Since "The world of 2012" covered a broad spectrum of topics hinging on politics, business school and society, for the sake of brevity I decided for the present to limit myself to changes in society that has the eye - catching title "Young at heart". These Young at Heart are the over 60s also called the Senior citizens. The essay strangely begins with this statement.

"From toys and theme park rides for old folk to cosmetics for pallid skin, even youth obsessed industries are retooling for our aging planet".

So the planet is aging, not by itself but with old folk. I am sorry to disappoint the readers but the writer Stefan Theil seems mostly not to generalize on worldwide data but on data from one country. He is reporting from Kihabara Shopping District, Tokyo. Well. Prosperous Tokyo is a far cry from our own but yet the survey could throw some light on emerging trends in our society too, especially among the more affluent. Further in the field of demography Japan and our country share a common feature in that both have a top heavy population with the over 60s increasing in number. And who knows, now that the Devil has departed and the war is over what with all the rosy plans ahead we might be economically proximate to Japan come 2012. Nothing pays like optimism.So I read on. The writer informs that on the streets of 2012 once dominated by electronic dealers and toy stores a new business is opening its doors.

That is to say (if any over 60 is dumb enough not to understand) that the child population has vastly decreased in 2012 while the old population has bloated in numbers and forms the main segment of the shopping population.
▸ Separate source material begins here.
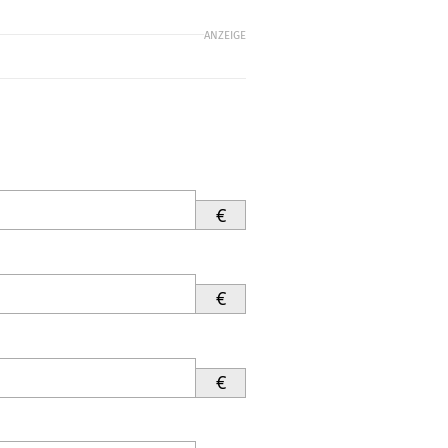
ANZEIGE
€
€
€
Here too one can draw a parallel. The child population of the major community in our country is said to rapidly decrease what with them getting transformed into the main disciples of Family Planning Gurus.

Back to the article, along the streets flash advertisements of whalebone walking canes (I wish I could get one) and the newest high-tech wheel chairs.

Goes on the writer now planted in 2012, "Three doors down, at one of the few surviving electronic gadget stores, Sony's new snap - on cholesterol sensors are all the rage. But few of the stores are doing well. The once livelihood neighbourhood (perhaps made lively by the laughter of children) is being taken over by undertakers, doctors' practices and Silver Age Hotels whose bright neon signs advertise tiny cubicles and nursing robots. A robot nursing a senior citizen! How enviable is 2012 Tokyo from where the sneaking, lyingstealing human attendant has fled. Well. Not all are of this calibre. No robot can acquire the tender touch of a human nor that soothing crooning human voice. May be, miracles can generate these too as features of robots. Weird? Not exactly.

In Japan the over 80s (not over 60s) have reached 9 million. These undoubtedly include the Comfort Women of the 2nd World War, a disgraceful patch on Japanese morality. Once beautiful wenches the Japanese militia turned them to what they are today - helpless old women, whom nobody wanted to marry as they had been toys in male hands. Well, to come back to Theil's tale, "with fewer children every year, Tokyo will soon start thinning out as Japan's population continues its long decline". He calls the process, "The silvering of our planet - it is a future in which the aging population of rich nations produces a bleak panorama of crises, from collapsing pension plans to recessions poverty and upheaval." The picture pervades in many other countries too making a UN report declare this to be the greatest social challenge of the 21st Century.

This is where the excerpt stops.